Paschen, C.; Reiter, K.; Stanzel, F.; Teschler, H.; Griese, M.:
Therapeutic lung lavages in children and adults.
In: Respiratory Research
Background: Pulmonary alveolar proteinosis ( PAP) is a rare disease, characterized by excessive intra-alveolar accumulation of surfactant lipids and proteins. Therapeutic whole lung lavages are currently the principle therapeutic option in adults. Not much is known on the kinetics of the wash out process, especially in children. Methods: In 4 pediatric and 6 adult PAP patients 45 therapeutic half lung lavages were investigated retrospectively. Total protein, protein concentration and, in one child with a surfactant protein C mutation, aberrant pro-SP-C protein, were determined during wash out. Results: The removal of protein from the lungs followed an exponential decline and averaged for adult patients 2 - 20 g and < 0.5 to 6 g for pediatric patients. The average protein concentration of consecutive portions was the same in all patient groups, however was elevated in pediatric patients when expressed per body weight. The amount of an aberrant pro-SP-C protein, which was present in one patient with a SP-C mutation, constantly decreased with ongoing lavage.

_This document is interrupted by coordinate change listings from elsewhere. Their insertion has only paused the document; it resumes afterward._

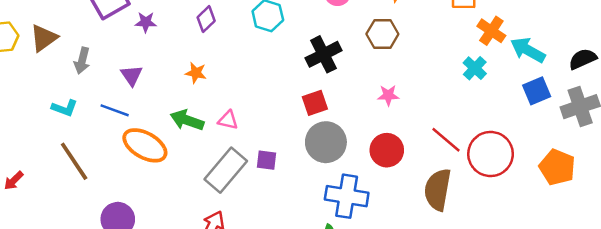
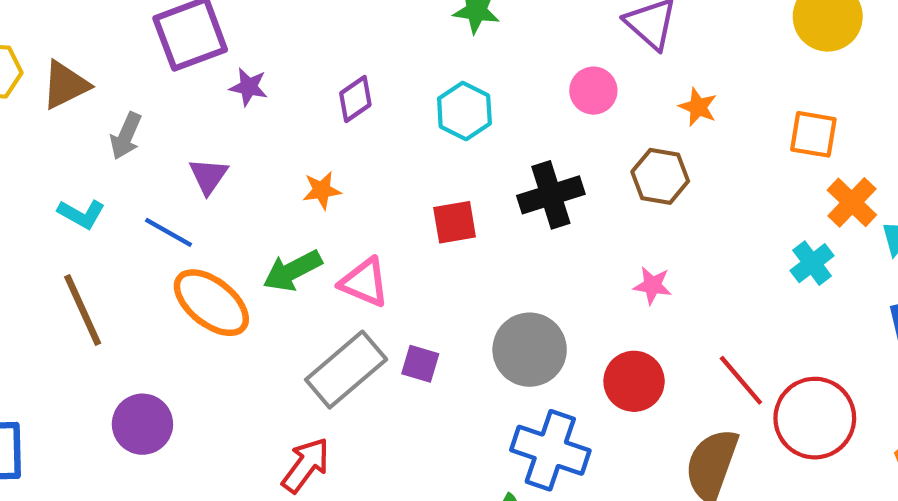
orange star: (196, 73) -> (322, 190), turned -30
red square: (315, 103) -> (455, 222), moved
green arrow: (187, 120) -> (292, 271), turned -56
pink triangle: (228, 120) -> (364, 282), size x1.4

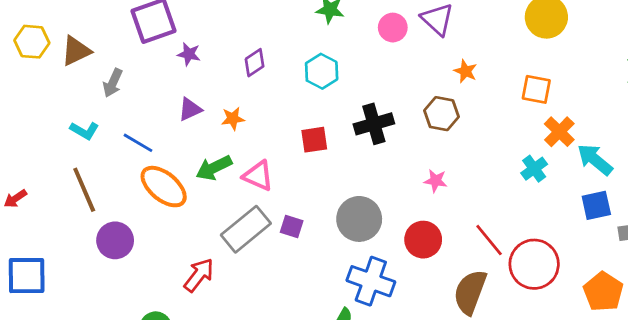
pink circle: (593, 91) -> (393, 28), moved
purple triangle: (208, 176) -> (190, 109), moved, turned 30
purple circle: (142, 424) -> (115, 240), moved
red arrow: (306, 465) -> (199, 275), moved

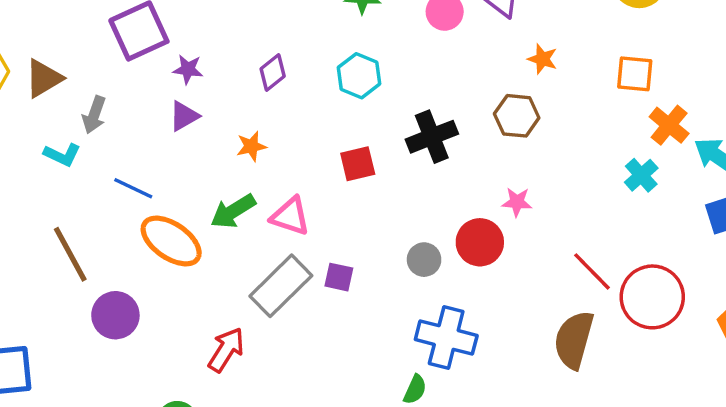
purple triangle: (190, 109) -> (184, 116), moved
cyan L-shape: (85, 131) -> (62, 155), moved
gray circle: (359, 219) -> (424, 260), size x0.6
red circle: (423, 240) -> (480, 242), moved

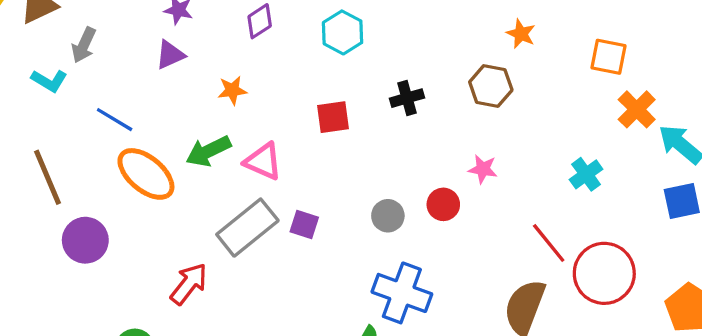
black cross: (432, 137) -> (407, 98), size x0.7
cyan cross: (641, 175) -> (586, 174), moved
red circle: (480, 242) -> (443, 204), size x0.7

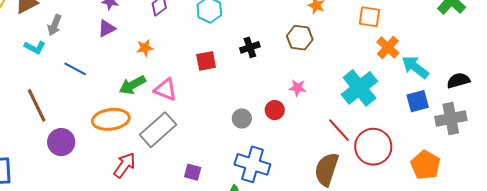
orange ellipse: (146, 174) -> (111, 119), moved, turned -45
cyan cross: (586, 174) -> (359, 88), size x1.8
purple square: (304, 225) -> (193, 172), moved

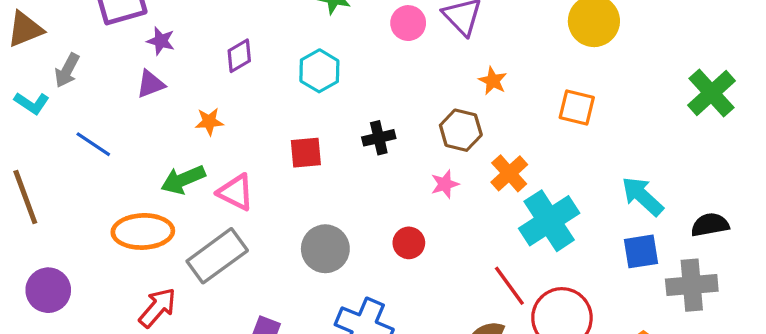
orange cross: (388, 47) -> (509, 173), moved
pink star: (297, 88) -> (445, 184), moved, turned -30
gray circle: (242, 118) -> (325, 249), moved, size x1.5
purple circle: (61, 142) -> (48, 290), moved

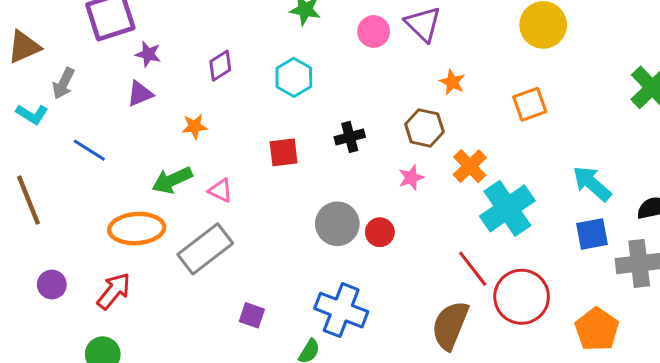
orange square: (577, 108) -> (530, 104), turned -32
pink triangle: (236, 192) -> (221, 190), size x0.7
gray circle: (325, 249) -> (337, 224), moved
purple circle: (48, 290) -> (52, 285), size x0.7
red arrow: (157, 308) -> (114, 291), moved

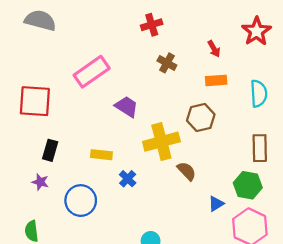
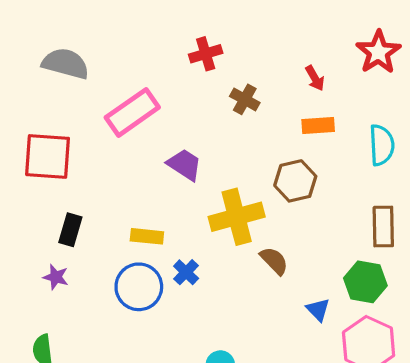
gray semicircle: (40, 20) -> (65, 64), moved
red cross: (152, 25) -> (206, 54), moved
blue circle: (81, 201) -> (139, 287), moved
blue triangle: (216, 204) -> (318, 310), turned -42

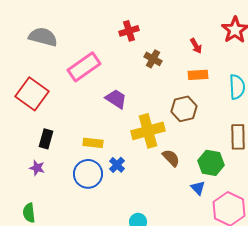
red square: (48, 156) -> (32, 94), turned 32
green hexagon: (365, 282) -> (211, 163), moved

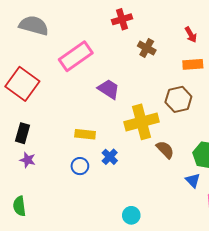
black rectangle: (46, 139) -> (22, 133), moved
blue circle: (88, 174) -> (80, 166), size x0.6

Measuring the optical density of the lavage fluid obtained allowed to monitor the wash out process during the lavages at the bedside and to determine the termination of the lavage procedure at normal protein concentration. Conclusion: Following therapeutic half lung lavages by biochemical variables may help to estimate the degree of alveolar filling with proteinaceous material and to improve the efficiency of the wash out, especially in children.